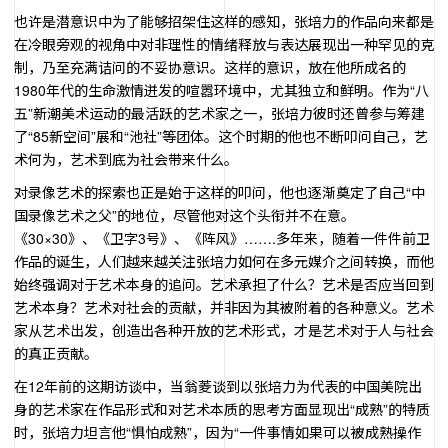
也许是潜意识中为了能够招架住这样的感知，张培力的作品向来都是
在冷眼旁观的视角中对非理性的情绪释放与表达展现出一种罕见的克
制，乃至充满诘问的不妥协意识。这样的意识，放在他所成名的
1980年代的生命激情迸发的喧嚣环境中，尤其独立和鲜明。作为“八
五”新潮美术运动的最活跃的艺术家之一，张培力彼时还曾参与筹建
了“85新空间”展和“池社”等团体。这个时期的他也不断叩问自己，艺
术何为，艺术到底为社会带来什么。
对录像艺术的探索也正是始于这样的叩问，他也逐渐奠定了自己“中
国录像艺术之父”的地位，尽管他对这个头衔并不在意。
《30×30》、《卫字3号》、《阵风》…….多年来，随着一件件前卫
作品的诞生，人们越来越关注张培力如何在多元媒介之间转换，而他
始终强调对于艺术本身的追问。艺术承担了什么？艺术是否应当回到
艺术本身？艺术对社会的贡献，并非因为其被附着的各种意义。艺术
家从艺术出发，创造出各种开放的艺术形式，才是艺术对于人与社会
的真正贡献。
在12年前的这期访谈中，当翁菱谈到以张培力为代表的中国美院出
身的艺术家在作品形式和对艺术本质的思考方面显现出“成熟”的特质
时，张培力坦言他“惧怕成熟”，因为“一件事情如果可以被成熟操作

####################

■ Your goal
The answer must be the lines above, word for word, from the first one through the line with "在12年前的这期访谈中，当翁菱谈到以张培力为代表的中国美院出", pictures excluded.

■ Reply
也许是潜意识中为了能够招架住这样的感知，张培力的作品向来都是
在冷眼旁观的视角中对非理性的情绪释放与表达展现出一种罕见的克
制，乃至充满诘问的不妥协意识。这样的意识，放在他所成名的
1980年代的生命激情迸发的喧嚣环境中，尤其独立和鲜明。作为“八
五”新潮美术运动的最活跃的艺术家之一，张培力彼时还曾参与筹建
了“85新空间”展和“池社”等团体。这个时期的他也不断叩问自己，艺
术何为，艺术到底为社会带来什么。
对录像艺术的探索也正是始于这样的叩问，他也逐渐奠定了自己“中
国录像艺术之父”的地位，尽管他对这个头衔并不在意。
《30×30》、《卫字3号》、《阵风》…….多年来，随着一件件前卫
作品的诞生，人们越来越关注张培力如何在多元媒介之间转换，而他
始终强调对于艺术本身的追问。艺术承担了什么？艺术是否应当回到
艺术本身？艺术对社会的贡献，并非因为其被附着的各种意义。艺术
家从艺术出发，创造出各种开放的艺术形式，才是艺术对于人与社会
的真正贡献。
在12年前的这期访谈中，当翁菱谈到以张培力为代表的中国美院出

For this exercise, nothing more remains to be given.